Anche il Senegal ha vissuto una nuova crisi nel febbraio 2024, quando il presidente Macky Sall ha rinviato le elezioni presidenziali previste per il 25 febbraio 2024. È stato il Consiglio costituzionale a riportare alla normalità il processo elettorale.

Durante la cerimonia di insediamento del nuovo capo dello Stato, il presidente del Consiglio costituzionale è tornato su questi momenti dolorosi del processo elettorale. “Il Consiglio Costituzionale, di fronte a coloro che hanno cercato di destabilizzarlo con mezzi non convenzionali, ha dichiarato la legge senza odio né paura”, ha affermato Mamadou Badio Camara. Il Presidente del Consiglio costituzionale ha inoltre sottolineato che “queste elezioni presidenziali sono quasi un miracolo, salvo il fatto che le nostre istituzioni, lungi dall’essere in crisi, si mantengono nel quadro della Costituzione, l’espressione più completa della volontà popolare”.

Mamadou Badio Camara ha anche ricordato al nuovo presidente i compiti ai quali è soggetto. “Voi portate ora sulle vostre spalle le speranze di un’intera nazione, in particolare di questi giovani e giovani donne, la cui aspirazione a un lavoro dignitoso e a una vita dignitosa è ancora intatta, al punto da rischiare la vita sfidando gli oceani” .

Nel suo discorso, il presidente Bassirou Diomaye Faye ha risposto a questa domanda sottolineando che “misura il peso della responsabilità e la serietà della carica” di Presidente della Repubblica.

Ha promesso di tenere “a mente i pesanti sacrifici fatti” dal popolo senegalese, impegnandosi “a governare con umiltà, con trasparenza, per combattere la corruzione” a tutti i livelli.

La cerimonia di inaugurazione si è svolta alla presenza di numerosi capi di stato africani, in particolare dell’Africa occidentale. Si tratta del nigeriano Bola Ahmed Tinubu; Adama Barrow del Gambia; dalla Guinea-Bissau Umaro Sissoco Embalo; il generale guineano Mamadi Doumbouya; Julius Maada, sierraleonese, bio; il capoverdiano José Maria Neves; la ghanese Nana Akufo-Addo e il mauritano Mohamed Ould Cheikh El Ghazouani, attuale presidente dell’Unione Africana (UA).

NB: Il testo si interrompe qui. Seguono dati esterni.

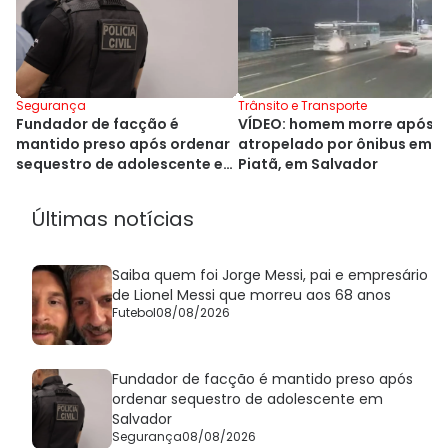
Segurança
Trânsito e Transporte
Fundador de facção é
VÍDEO: homem morre após s
mantido preso após ordenar
atropelado por ônibus em
sequestro de adolescente em
Piatã, em Salvador
Salvador
Últimas notícias
Saiba quem foi Jorge Messi, pai e empresário
de Lionel Messi que morreu aos 68 anos
Futebol
08/08/2026
Fundador de facção é mantido preso após
ordenar sequestro de adolescente em
Salvador
Segurança
08/08/2026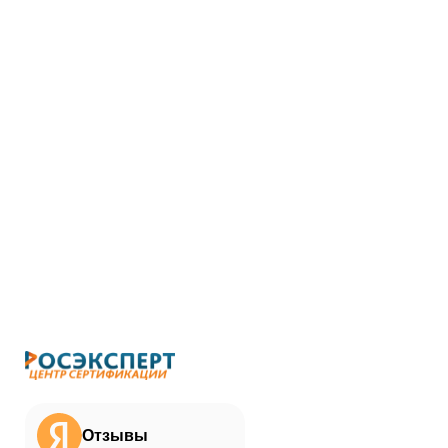
Отзывы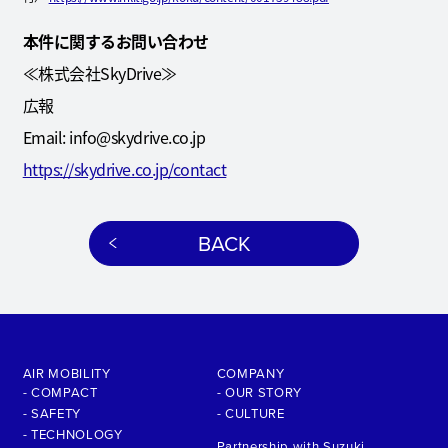
本件に関するお問い合わせ
≪株式会社SkyDrive≫
広報
Email: info@skydrive.co.jp
https://skydrive.co.jp/contact
BACK
AIR MOBILITY
COMPANY
- COMPACT
- OUR STORY
- SAFETY
- CULTURE
- TECHNOLOGY
Partnership with Suzuki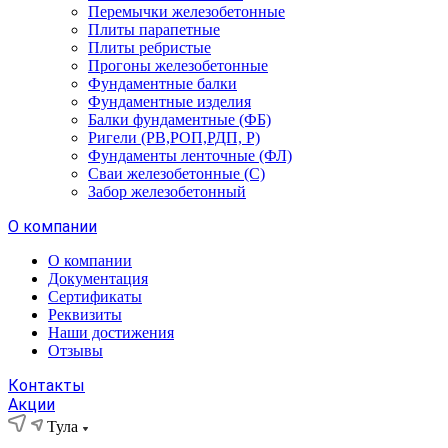
Перемычки железобетонные
Плиты парапетные
Плиты ребристые
Прогоны железобетонные
Фундаментные балки
Фундаментные изделия
Балки фундаментные (ФБ)
Ригели (РВ,РОП,РДП, Р)
Фундаменты ленточные (ФЛ)
Сваи железобетонные (С)
Забор железобетонный
О компании
О компании
Документация
Сертификаты
Реквизиты
Наши достижения
Отзывы
Контакты
Акции
Тула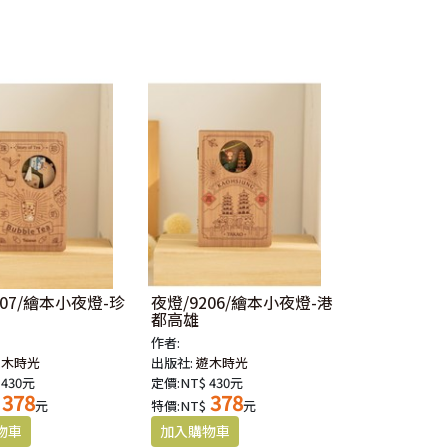
207/繪本小夜燈-珍
夜燈/9206/繪本小夜燈-港
都高雄
作者:
遊木時光
出版社:
遊木時光
 430元
定價:NT$ 430元
378
378
元
特價:NT$
元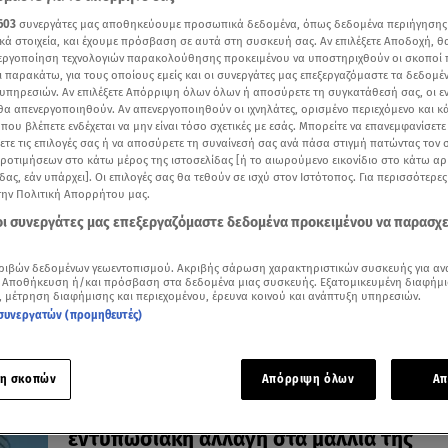
603
συνεργάτες μας αποθηκεύουμε προσωπικά δεδομένα, όπως δεδομένα περιήγησης
κά στοιχεία, και έχουμε πρόσβαση σε αυτά στη συσκευή σας. Αν επιλέξετε Αποδοχή, θ
νεργοποίηση τεχνολογιών παρακολούθησης προκειμένου να υποστηριχθούν οι σκοποί
ι παρακάτω, για τους οποίους εμείς και οι συνεργάτες μας επεξεργαζόμαστε τα δεδομέ
18.09.25, 10:03
υπηρεσιών. Αν επιλέξετε Απόρριψη όλων όλων ή αποσύρετε τη συγκατάθεσή σας, οι ε
Πριγκίπισσα Κέιτ: Οι εντυπωσιακές εμφα
 θα απενεργοποιηθούν. Αν απενεργοποιηθούν οι ιχνηλάτες, ορισμένο περιεχόμενο και κά
 που βλέπετε ενδέχεται να μην είναι τόσο σχετικές με εσάς. Μπορείτε να επανεμφανίσετ
της & το κομπλιμέντο του Τραμπ
ξετε τις επιλογές σας ή να αποσύρετε τη συναίνεσή σας ανά πάσα στιγμή πατώντας τον
Οι δημιουργίες υψηλής ραπτικής και τα κοσμήματα-
προτιμήσεων στο κάτω μέρος της ιστοσελίδας [ή το αιωρούμενο εικονίδιο στο κάτω α
κειμήλια που φόρεσε
δας, εάν υπάρχει]. Οι επιλογές σας θα τεθούν σε ισχύ στον Ιστότοπος. Για περισσότερε
την Πολιτική Απορρήτου μας.
 οι συνεργάτες μας επεξεργαζόμαστε δεδομένα προκειμένου να παρασχ
ριβών δεδομένων γεωεντοπισμού. Ακριβής σάρωση χαρακτηριστικών συσκευής για αν
 Αποθήκευση ή/και πρόσβαση στα δεδομένα μιας συσκευής. Εξατομικευμένη διαφήμι
, μέτρηση διαφήμισης και περιεχομένου, έρευνα κοινού και ανάπτυξη υπηρεσιών.
συνεργατών (προμηθευτές)
η σκοπών
Απόρριψη όλων
Απ
05.09.25, 10:32
Η Κέιτ Μίντλετον έγινε ξανθιά! Δείτε την
εντυπωσιακή αλλαγή στα μαλλιά της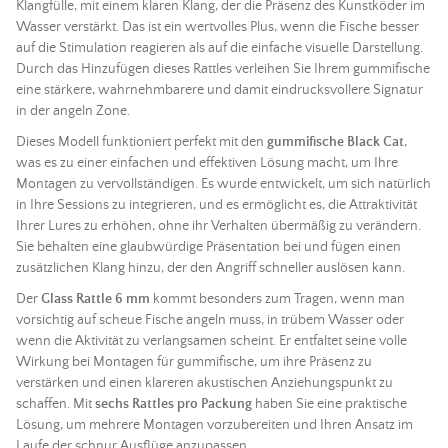
Klangfülle, mit einem klaren Klang, der die Präsenz des Kunstköder im
Wasser verstärkt. Das ist ein wertvolles Plus, wenn die Fische besser
auf die Stimulation reagieren als auf die einfache visuelle Darstellung.
Durch das Hinzufügen dieses Rattles verleihen Sie Ihrem gummifische
eine stärkere, wahrnehmbarere und damit eindrucksvollere Signatur
in der angeln Zone.
Dieses Modell funktioniert perfekt mit den
gummifische Black Cat
,
was es zu einer einfachen und effektiven Lösung macht, um Ihre
Montagen zu vervollständigen. Es wurde entwickelt, um sich natürlich
in Ihre Sessions zu integrieren, und es ermöglicht es, die Attraktivität
Ihrer
Lures
zu erhöhen, ohne ihr Verhalten übermäßig zu verändern.
Sie behalten eine glaubwürdige Präsentation bei und fügen einen
zusätzlichen Klang hinzu, der den Angriff schneller auslösen kann.
Der
Glass Rattle 6 mm
kommt besonders zum Tragen, wenn man
vorsichtig auf scheue Fische angeln muss, in trübem Wasser oder
wenn die Aktivität zu verlangsamen scheint. Er entfaltet seine volle
Wirkung bei Montagen für gummifische, um ihre Präsenz zu
verstärken und einen klareren akustischen Anziehungspunkt zu
schaffen. Mit
sechs Rattles pro Packung
haben Sie eine praktische
Lösung, um mehrere Montagen vorzubereiten und Ihren Ansatz im
Laufe der schnur Ausflüge anzupassen.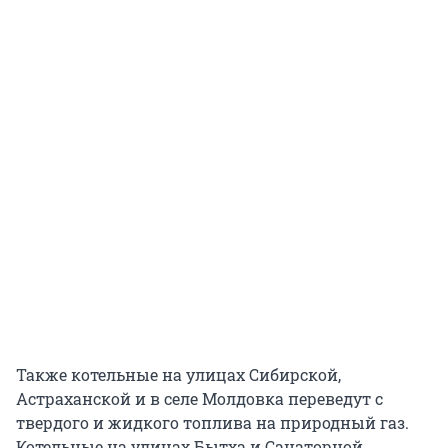
Также котельные на улицах Сибирской,
Астраханской и в селе Молдовка переведут с
твердого и жидкого топлива на природный газ.
Котельные на улицах Бытха и Санаторной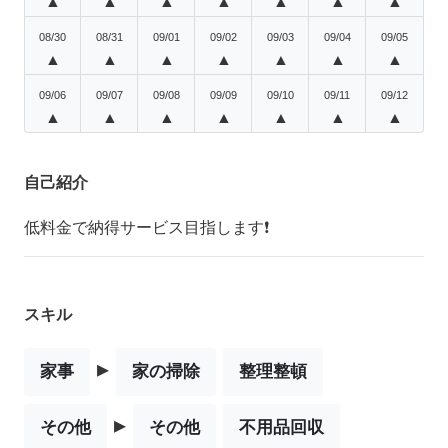
▲
▲
▲
▲
▲
▲
▲
08/30
08/31
09/01
09/02
09/03
09/04
09/05
▲
▲
▲
▲
▲
▲
▲
09/06
09/07
09/08
09/09
09/10
09/11
09/12
▲
▲
▲
▲
▲
▲
▲
自己紹介
低料金で納得サービス目指します❗
スキル
▸
家事
家の掃除
整理整頓
▸
その他
その他
不用品回収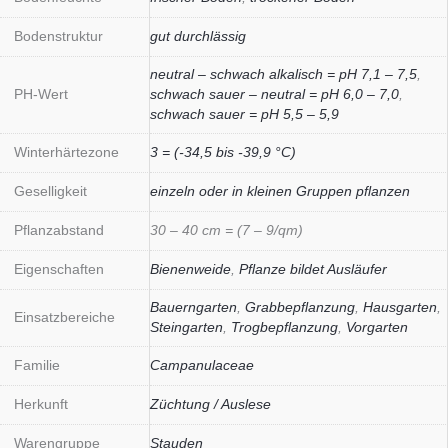
Bodenstruktur
gut durchlässig
neutral – schwach alkalisch = pH 7,1 – 7,5
,
PH-Wert
schwach sauer – neutral = pH 6,0 – 7,0
,
schwach sauer = pH 5,5 – 5,9
Winterhärtezone
3 = (-34,5 bis -39,9 °C)
Geselligkeit
einzeln oder in kleinen Gruppen pflanzen
Pflanzabstand
30 – 40 cm = (7 – 9/qm)
Eigenschaften
Bienenweide
,
Pflanze bildet Ausläufer
Bauerngarten
,
Grabbepflanzung
,
Hausgarten
,
Einsatzbereiche
Steingarten
,
Trogbepflanzung
,
Vorgarten
Familie
Campanulaceae
Herkunft
Züchtung / Auslese
Warengruppe
Stauden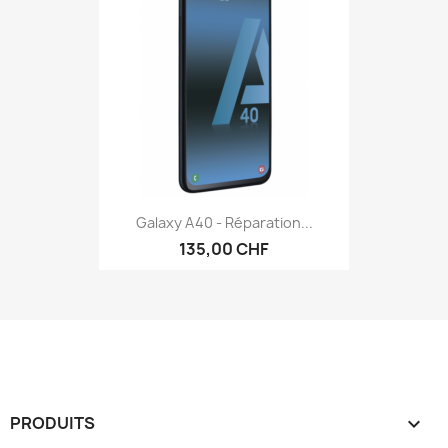
Galaxy A40 - Réparation...
135,00 CHF
PRODUITS
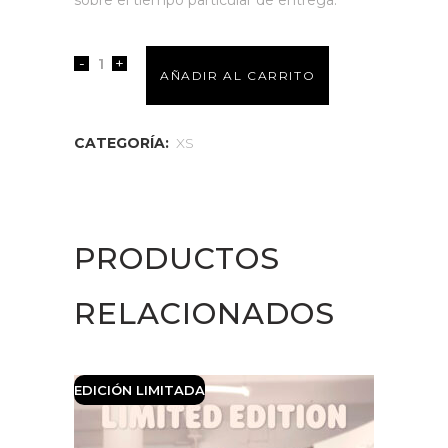
sobre el tiempo particular de entrega.
Primitivo
AÑADIR AL CARRITO
XS
Black
CATEGORÍA:
XS
Carbon
quantity
PRODUCTOS
RELACIONADOS
EDICIÓN LIMITADA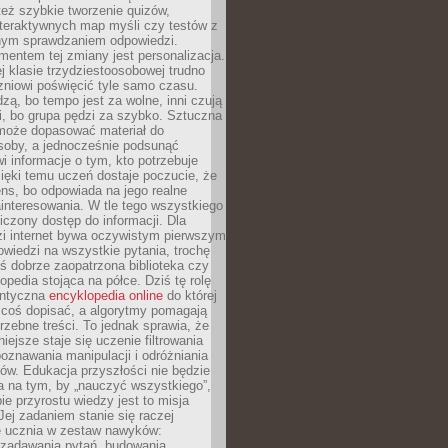
też szybkie tworzenie quizów,
nteraktywnych map myśli czy testów z
ym sprawdzaniem odpowiedzi.
mentem tej zmiany jest personalizacja.
j klasie trzydziestoosobowej trudno
niowi poświęcić tyle samo czasu.
dzą, bo tempo jest za wolne, inni czują
i, bo grupa pędzi za szybko. Sztuczna
 może dopasować materiał do
osoby, a jednocześnie podsunąć
i informacje o tym, kto potrzebuje
ięki temu uczeń dostaje poczucie, że
ns, bo odpowiada na jego realne
ainteresowania. W tle tego wszystkiego
niczony dostęp do informacji. Dla
zi internet bywa oczywistym pierwszym
wiedzi na wszystkie pytania, trochę
yś dobrze zaopatrzona biblioteka czy
opedia stojąca na półce. Dziś tę rolę
antyczna
encyklopedia online
do której
coś dopisać, a algorytmy pomagają
rzebne treści. To jednak sprawia, że
iejsze staje się uczenie filtrowania
oznawania manipulacji i odróżniania
któw. Edukacja przyszłości nie będzie
a na tym, by „nauczyć wszystkiego”,
ie przyrostu wiedzy jest to misja
Jej zadaniem stanie się raczej
 ucznia w zestaw nawyków:
 zadawania pytań, budowania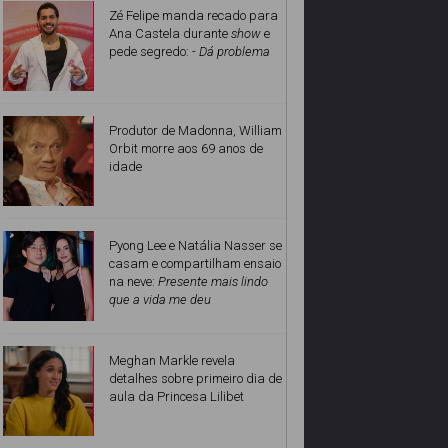
Zé Felipe manda recado para
Ana Castela durante
show
e
pede segredo:
- Dá problema
Produtor de Madonna, William
Orbit morre aos 69 anos de
idade
Pyong Lee e Natália Nasser se
casam e compartilham ensaio
na neve:
Presente mais lindo
que a vida me deu
Meghan Markle revela
detalhes sobre primeiro dia de
aula da Princesa Lilibet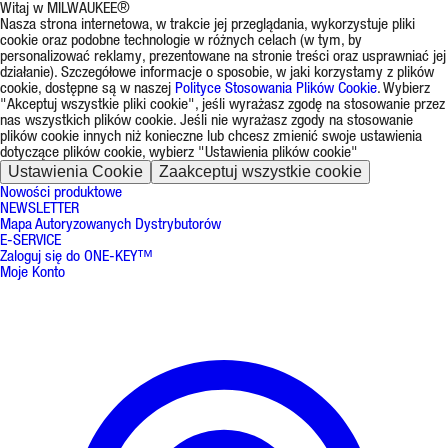
Witaj w MILWAUKEE®
Nasza strona internetowa, w trakcie jej przeglądania, wykorzystuje pliki
cookie oraz podobne technologie w różnych celach (w tym, by
personalizować reklamy, prezentowane na stronie treści oraz usprawniać jej
działanie). Szczegółowe informacje o sposobie, w jaki korzystamy z plików
cookie, dostępne są w naszej
Polityce Stosowania Plików Cookie
. Wybierz
"Akceptuj wszystkie pliki cookie", jeśli wyrażasz zgodę na stosowanie przez
nas wszystkich plików cookie. Jeśli nie wyrażasz zgody na stosowanie
plików cookie innych niż konieczne lub chcesz zmienić swoje ustawienia
dotyczące plików cookie, wybierz "Ustawienia plików cookie"
Ustawienia Cookie
Zaakceptuj wszystkie cookie
Nowości produktowe
NEWSLETTER
Mapa Autoryzowanych Dystrybutorów
E-SERVICE
Zaloguj się do ONE-KEY™
Moje Konto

Alla cerimonia hanno partecipato anche il vicepresidente ivoriano Tiémoko Meyliet Koné, il primo ministro ruandese Edouard Ngirente e il colonnello Malick Diaw, presidente del Consiglio nazionale di transizione del Mali (Parlamento), insieme al presidente della Commissione dell’Unione africana, Moussa Faki Mahamat, tra gli altri.